Even though the conference is Oct 2-6, 2011, and will be bigger and better than last year's conference, the Call for Paper submission and review/selection evaluation started much earlier.In previous years, I've participated in the review process and this year I was honored to serve as co-lead for the "Enterprise Service Architecture and Cloud" track with Ludovic Champenois. We had a stellar review team with an equal mix of Oracle and external community reviewers. The review process is very overwhelming with the reviewers going through multiple voting iterations on each submission in order to ensure that the selected content is the BEST of the submitted lot. Our ultimate goal was to ensure that the content best represented the track, and most importantly would draw interest and excitement from attendees.
As always, the number and quality of submissions were just superb, making for a truly challenging (and rewarding) experience for the reviewers. As co-lead I tried to ensure that I applied a fair and balanced process in the evaluation of content in my track. . Here are some key steps followed by all track leads:
- Vote on sessions - Each reviewer is required to vote on the sessions on a scale of 1-5 - and also provide a justifying comment.
- Create buckets - Divide the submissions into different buckets to ensure a fair representation of different topics within a track. This ensures that if a particular bucket got higher votes then the track is not exclusively skewed towards it.
- Top 7 - The review committee provides a list of the top 7 talks that can be used in the promotional material by the JavaOne team. Generally these talks are easy to identify and a consensus is reached upon them fairly quickly.
- First cut - Each track is allocated a total number of sessions (including panels), BoFs, and Hands-on labs that can be approved. The track leads then start creating the first cut of the approvals using the casted votes coupled with their prior experience in the subject matter. In our case, Ludo and I have been attending/speaking at JavaOne (and other popular Java-focused conferences) for double digit years.

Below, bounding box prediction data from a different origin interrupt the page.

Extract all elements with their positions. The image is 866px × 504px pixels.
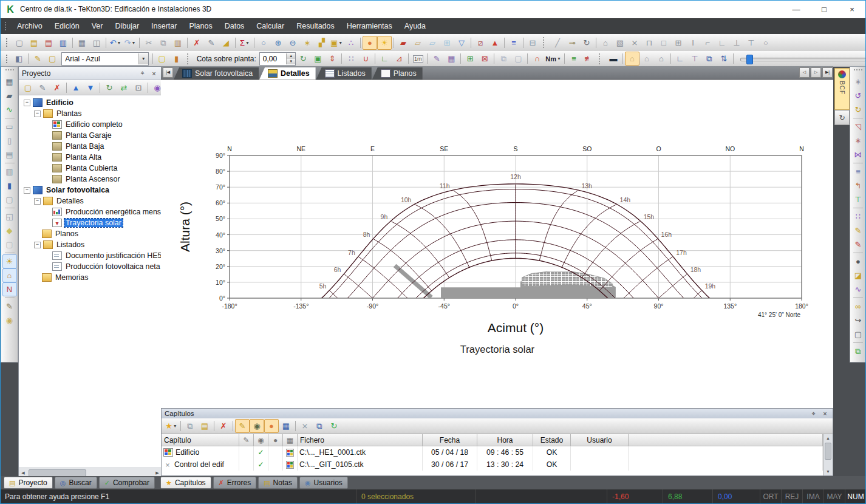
menu-calcular[interactable]: Calcular — [250, 18, 290, 34]
text-label-icon[interactable]: ⊟ — [525, 36, 540, 50]
minimize-button[interactable]: — — [782, 0, 810, 18]
edit-length-icon[interactable]: ✎ — [851, 223, 865, 237]
tree-expander-icon[interactable]: − — [24, 100, 30, 106]
snap-magnet-icon[interactable]: ∪ — [358, 52, 373, 66]
column-header-usuario[interactable]: Usuario — [571, 434, 629, 446]
column-header-pen-column[interactable]: ✎ — [239, 434, 254, 446]
tree-item-edificio[interactable]: −Edificio — [20, 97, 162, 108]
tree-item-edificio-completo[interactable]: Edificio completo — [20, 119, 162, 130]
print-icon[interactable]: ▦ — [75, 36, 89, 50]
rotate-view-button[interactable]: ↻ — [834, 110, 850, 125]
copy-icon[interactable]: ⧉ — [156, 36, 171, 50]
pv-lamp-icon[interactable]: ◆ — [2, 223, 17, 237]
column-header-fecha[interactable]: Fecha — [423, 434, 477, 446]
slider-thumb[interactable] — [746, 55, 753, 64]
menu-herramientas[interactable]: Herramientas — [341, 18, 398, 34]
new-style-icon[interactable]: ▢ — [155, 52, 169, 66]
scroll-down-icon[interactable]: ▼ — [823, 468, 833, 475]
list-validate-icon[interactable]: ≡ — [567, 52, 581, 66]
tree-item-producci-n-fotovoltaica-neta[interactable]: Producción fotovoltaica neta — [20, 261, 162, 272]
chapter-settings-icon[interactable]: ⨯ — [298, 419, 312, 433]
menu-resultados[interactable]: Resultados — [290, 18, 341, 34]
list-remove-icon[interactable]: ≢ — [581, 52, 596, 66]
table-row[interactable]: ⨯Control del edif✓C:\..._GIT_0105.ctk30 … — [162, 458, 823, 471]
move-icon[interactable]: ∗ — [851, 75, 865, 89]
rotate-angle-icon[interactable]: ↻ — [851, 103, 865, 117]
tree-item-producci-n-energ-tica-mens[interactable]: Producción energética mens — [20, 206, 162, 217]
carpentry-tool-icon[interactable]: ⊞ — [440, 36, 454, 50]
measure-icon[interactable]: ⧄ — [473, 36, 488, 50]
refresh-node-icon[interactable]: ↻ — [102, 81, 117, 95]
chapters-vscrollbar[interactable]: ▲ ▼ — [823, 434, 833, 475]
render-view-icon[interactable]: ● — [363, 36, 377, 50]
column-header-fichero[interactable]: Fichero — [298, 434, 423, 446]
explode-icon[interactable]: ● — [851, 254, 865, 268]
bcf-side-tab[interactable]: BCF — [834, 68, 850, 110]
filter-icon[interactable]: ▽ — [454, 36, 469, 50]
snap-grid-icon[interactable]: ∷ — [344, 52, 358, 66]
move-copy-icon[interactable]: ∗ — [851, 134, 865, 148]
mode-toggle-may[interactable]: MAY — [823, 489, 845, 503]
view-hidden-icon[interactable]: ⌂ — [654, 52, 669, 66]
rotate-icon[interactable]: ↺ — [851, 89, 865, 103]
bottom-tab-proyecto[interactable]: ▤Proyecto — [4, 477, 53, 489]
select-exclude-icon[interactable]: ⊠ — [477, 52, 492, 66]
dim-level-icon[interactable]: ⊿ — [392, 52, 406, 66]
menu-ver[interactable]: Ver — [86, 18, 109, 34]
refresh-all-icon[interactable]: ⇄ — [117, 81, 131, 95]
bottom-tab-cap-tulos[interactable]: ★Capítulos — [160, 477, 211, 489]
tree-item-planta-cubierta[interactable]: Planta Cubierta — [20, 163, 162, 174]
select-include-icon[interactable]: ⊞ — [463, 52, 477, 66]
pv-cable-icon[interactable]: ∿ — [2, 103, 17, 117]
spin-down-icon[interactable]: ▼ — [287, 59, 295, 64]
vscroll-track[interactable] — [823, 442, 833, 468]
print-preview-icon[interactable]: ◫ — [89, 36, 104, 50]
profile-column-icon[interactable]: ⊥ — [729, 36, 744, 50]
tree-item-planta-ascensor[interactable]: Planta Ascensor — [20, 174, 162, 185]
level-arrows-icon[interactable]: ⇕ — [325, 52, 339, 66]
tab-listados[interactable]: Listados — [316, 67, 372, 80]
pv-sheet-icon[interactable]: ▢ — [2, 237, 17, 251]
pv-coin-icon[interactable]: ◉ — [2, 313, 17, 327]
paste-icon[interactable]: ▥ — [171, 36, 185, 50]
tree-expander-icon[interactable]: − — [34, 242, 41, 248]
profile-round-icon[interactable]: ○ — [759, 36, 773, 50]
bottom-tab-usuarios[interactable]: ◉Usuarios — [299, 477, 348, 489]
tree-item-planos[interactable]: Planos — [20, 228, 162, 239]
locate-3d-icon[interactable]: ⊡ — [131, 81, 146, 95]
tab-scroll-right-icon[interactable]: ▷ — [811, 67, 821, 78]
delete-chapter-icon[interactable]: ✗ — [216, 419, 231, 433]
refresh-geometry-icon[interactable]: ↻ — [579, 36, 594, 50]
column-header-eye-column[interactable]: ◉ — [254, 434, 268, 446]
menu-dibujar[interactable]: Dibujar — [109, 18, 145, 34]
column-header-sphere-column[interactable]: ● — [268, 434, 283, 446]
calculate-icon[interactable]: Σ▼ — [237, 36, 252, 50]
view-wireframe-icon[interactable]: ⌂ — [639, 52, 654, 66]
tab-detalles[interactable]: Detalles — [259, 67, 316, 80]
redo-icon[interactable]: ↷▼ — [123, 36, 137, 50]
column-header-estado[interactable]: Estado — [533, 434, 571, 446]
work-plane-icon[interactable]: ⊤ — [687, 52, 702, 66]
table-row[interactable]: Edificio✓C:\..._HE1_0001.ctk05 / 04 / 18… — [162, 446, 823, 458]
tree-item-trayectoria-solar[interactable]: ▾Trayectoria solar — [20, 217, 162, 228]
cota-input[interactable]: 0,00▲▼ — [259, 52, 296, 66]
pv-array-icon[interactable]: ▦ — [2, 75, 17, 89]
paste-ghost-icon[interactable]: ⧉ — [496, 52, 511, 66]
annotate-measure-icon[interactable]: ✎ — [30, 52, 45, 66]
link-icon[interactable]: ∞ — [851, 299, 865, 313]
delete-node-icon[interactable]: ✗ — [50, 81, 64, 95]
pv-regulator-icon[interactable]: ▥ — [2, 165, 17, 179]
dim-linear-icon[interactable]: ∟ — [377, 52, 392, 66]
trim-icon[interactable]: ⊤ — [851, 192, 865, 206]
pin-icon[interactable]: ⌖ — [138, 69, 147, 77]
toggle-visibility-icon[interactable]: ◉ — [250, 419, 264, 433]
new-node-icon[interactable]: ▢ — [21, 81, 35, 95]
tree-expander-icon[interactable]: − — [24, 187, 30, 194]
bottom-tab-errores[interactable]: ✗Errores — [213, 477, 257, 489]
erase-icon[interactable]: ◪ — [851, 268, 865, 282]
hscroll-track[interactable] — [27, 469, 153, 476]
profile-frame-icon[interactable]: ⊞ — [671, 36, 686, 50]
extend-icon[interactable]: ↰ — [851, 179, 865, 192]
offset-icon[interactable]: ≡ — [851, 165, 865, 179]
favorites-star-icon[interactable]: ★▼ — [164, 419, 179, 433]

- The Grind - The first cut is then refined and refined and refined using multiple selection criteria such as sorting on the bucket, speaker quality, topic popularity, cumulative vote total, and individual vote scale. The sessions that don't make the cut are reviewed again as well to ensure if they need to replace one of the selected one as a potential alternate.
- JavaOne is a technology-focused conference so any product, marketing or seemingly marketish talk are put at the bottom of the list.Oracle Open World and Oracle Develop are better options for submitting product specific talks.
- Make your title catchy. Remember the attendees are more likely to read the abstract if they like the title.
- We try our best to recategorize the talk to a different track if it needs to but please ensure that you are filing in the right track to have all the right eyeballs looking at it. Also, it does not hurt marking an alternate track if your talk meets the criteria.
- Make sure to coordinate within your team before the submission - multiple sessions from the same team or company does not ensure that the best speaker is picked. In such case we rely upon your "google presence" and/or review committee's prior knowledge of the speaker.
- The reviewers may not know you or your product at all and you get 750 characters to pitch your idea. Make sure to use all of them, to the last 750th character.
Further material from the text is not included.